Mr Dibble, let’s use your New Scientist cite by Catherine Brahic, then:
- Out of africa 65,000 years ago; neanderthal introgression 45,000 years ago
- 3,000 years ago, out of africa genes back to east africa
- 1,800 years ago, out of africa genes into the Khoisan
And a sweet headline:
“Humanity’s forgotton return to africa revealed in DNA” from the reporter, Ms Brahic, talking about the DNA work by David Reich.
Our egalitarian heroine, Ms Brahic, creates a fabulously wordsmithed closer:
“Not only is western Eurasian DNA ancestry a global phenomenon, so is having a bit of Neanderthal living on inside of you.” (emphasis by CP)
Cue Shangri La musical theme…game; set; match to MrDibble! Told ya!
Oh, wait…asks CP:
“…so we’re saying these sub-saharan/non-african gene pools of which the population genetecists speak are now composed of about the same average frequency for the gene variants which evolved in the 60,000 years between out of africa and back to africa? And that’s why it’s ridiculous to look for genetically-based outcome differences in the two pools?”
Uhhhhh…not exactly. Not exactly. It’s just that sub-saharans aren’t strictly sub-saharan. Not strictly. But there’s “some” eurasian DNA there.
Let’s poke behind the clever wordsmithing from Pollyanna Brahic, and look at data.
You might start with doing some additional reading about David Reich’s work around the incidence of prostate cancer in blacks versus whites.
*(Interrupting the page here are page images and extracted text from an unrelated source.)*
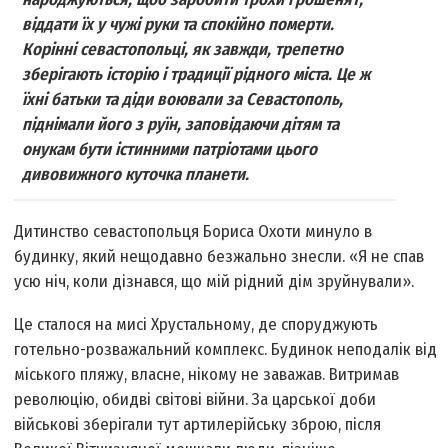
віддати їх у чужі руки та спокійно померти.
Корінні севастопольці, як завжди, трепетно
зберігають історію і традиції рідного міста. Це ж
їхні батьки та діди воювали за Севастополь,
піднімали його з руїн, заповідаючи дітям та
онукам бути істинними патріотами цього
дивовижного куточка планети.
Дитинство севастопольця Бориса Охоти минуло в
будинку, який нещодавно безжально знесли. «Я не спав
усю ніч, коли дізнався, що мій рідний дім зруйнували».
Це сталося на мисі Хрустальному, де споруджують
готельно-розважальний комплекс. Будинок неподалік від
міського пляжу, власне, нікому не заважав. Витримав
революцію, обидві світові війни. За царської доби
військові зберігали тут артилерійську зброю, після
“Reich and his colleagues found seven genetic risk factors, which together constituted a hot spot of cancer risk. African American men who had the European version of all seven of the markers were no more likely to get prostate cancer than Europeans were; the African versions, though, were associated with elevated risk.”
Perfectly ordinary language reflecting two completely different average gene pools, because the topic is disease, and no need for Ms Brahic to add breathless wordsmithing that leads the masses to think shared DNA is “a global phenomenon” that might somehow erase that difference.
Here’s the takeaway in understanding averag genetic pools:
These are two different average pools. And when we are talking about average differences in genetically driven outcome, all of a sudden we need to care about to what extent those pools are intermixed in the last 3,000 years, having been separated by 60,000 years prior. Was there such a huge mass migration that the two pools should be considered roughly the same? Maybe one really busy guy or busy group that boinked every sub-saharan group to give them eurasian genes after 60,000 years of separation?
Methinks not, and methinks you don’t think so either.
What you want to do, Mr Dibble, is find the exception and suggest it may well be the rule because not every sub-saharan has been tested for their degree of non-african admixture.
Dream on, and keep adding “strictly” or other wordsmithing modifiers to hide behind.
I don’t know how interested you are in reading source material instead of pap for the masses massaged by pollyannas, but here’s some of the language from David Reich’s paperwhich underpins your cite:
“First, we show that all Khoisan populations have some nonzero proportion of west Eurasian ancestry…
" We applied this method to all Khoisan populations and included southern African Bantu speakers for comparison.
The highest levels of west Eurasian ancestry are found in Khoe– Kwadi speakers, particularly the Nama, where our estimate of west Eurasian ancestry reaches 14% (although note we cannot distinguish between the impact of recent colonialism and older west Eurasian ancestry in the Nama using this method). Other populations of note include the Khwe, Shua, and Haikom, whom we estimate to have ∼5% west Eurasian ancestry.”
I recommend you look at Table 1 on page 5 of the original paper, where admixture percentages for southern africa range from 0-5% for the most part (with an exception for a single Khoe Kwada subgroup at 14%), and east africa, where the percentages in groups studied range from 0 to 50% (the higher percentages being in the Cushitic and Semitic groups).
Look; “non-africans” is not a “race.” “Sub-saharans” is not a “race.” And no population is pure anything.
But what out of africa did is broadly separate two genetic pools such that it’s perfectly reasonable to suggest that average outcome differences we see today are driven by average differences in those genetic pools.
Ms Brahic’s earnest implication that, because “shared DNA is a global phenomenon,” we are one big DNA family, is useful only as reassurance to those uninterested in educating themselves with facts.